Beyond style, what is demanded is substance. Big questions loom large: what is West Africa’s post-covid19 future? Where does stand the monetary cooperation about the regional currency? Why has the regional court of Justice been transformed into a charade with its decisions dropped in the dust-bins of bureaucracies across the region while, it is being said, judges sitting there have been corrupted? When is Ecowas going to meet in true terms its Declaration on political principles and abide by its Protocol of Democracy and Good Governance? Why its leadership continues to remain numb when the human rights of its people are trampled with? What is Ecowas doing to stop police brutality and reign on autocratic leaders un-democratic shenanigans, including arbitrary detention of their political opponents, as has been my case last year in Senegal ? When will it have the gut to call a spade a spade, for instance name and shame leaders of in its member States who steal election or cling to power despite being defeated as is the case in Guinea-Conakry? When are we going to reap the benefit of our being a community: travelling from a country to another one remains a hassle, tariffs and non-tariffs barriers abound as community citizens face the hurdles not enjoy the freedom to move within it, and trade as well as other interactions are limited to their bare minimum.


Even in its peace-keeping missions, a field it was one of the first regional organizations to engage following the withdrawal from the region after the Cold War, in 1990, of the former ideological God-fathers, the name of the organization is tarnished. Few of them succeeded while those who remember the beginnings recall how the name of Ecowas’s military operations, ECOMOG (Ecowas monitoring group), has been turned into every car or movable object gone. Indeed it was when Ecomog ventured in Liberia for its first outing and its peacekeepers were instead seen as…thieves!
To be true, Ecowas is at the crossroads. It has lost credibility. It is shunned from all corners. It is late in action. It is often missing when it matters. It is just seen as an organization serving the whims of autocratic, undemocratic, leaders within the region. It has become, worst, a tool of political and money-laundering for some of them.

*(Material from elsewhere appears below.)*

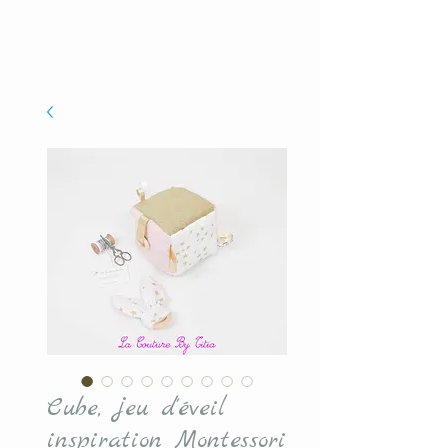
Cube, jeu d'éveil
inspiration Montessori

President Akufu-Addo, when we met last time in London, at the Financial Times Africa Conference, I promised to pay you a courtesy call in Ghana. More than ever, it is timely to do so. I believe the time to engage the stakeholders different from the culprits at the helms of their countries has come.
Be bold.


I don’t believe you should allow Ecowas to continue its rapid descent into the abyss of irrelevancy. It is getting late though, Mr. President ! And guess what, the people of the region have almost completed the coffin they have crafted to put it in -and burry it if you don’t wake-up to the challenges making their lives unbearable.
Action is now -or never…
Adama Gaye*, a political Exilee from Senegal, lives in Cairo after being illegally arrested in his country for his writings. Gaye is a former Director of Communications of Ecowas, a former Director-Editor of The London-based West Africa Magazine, and author of several books on Africa. He lives in Cairo, Egypt.
PS: The President of The Ecowas Commission, Jean-Claude Brou, is demeaning the function with his silence on issues that tear apart the West African region as if discussing Guinea would create a doctrine that he would uphold in future circumstances, like Cote d’Ivoire’s coming elections.
Adama Gaye with President Nana Akufu-Addo in London 3 years ago.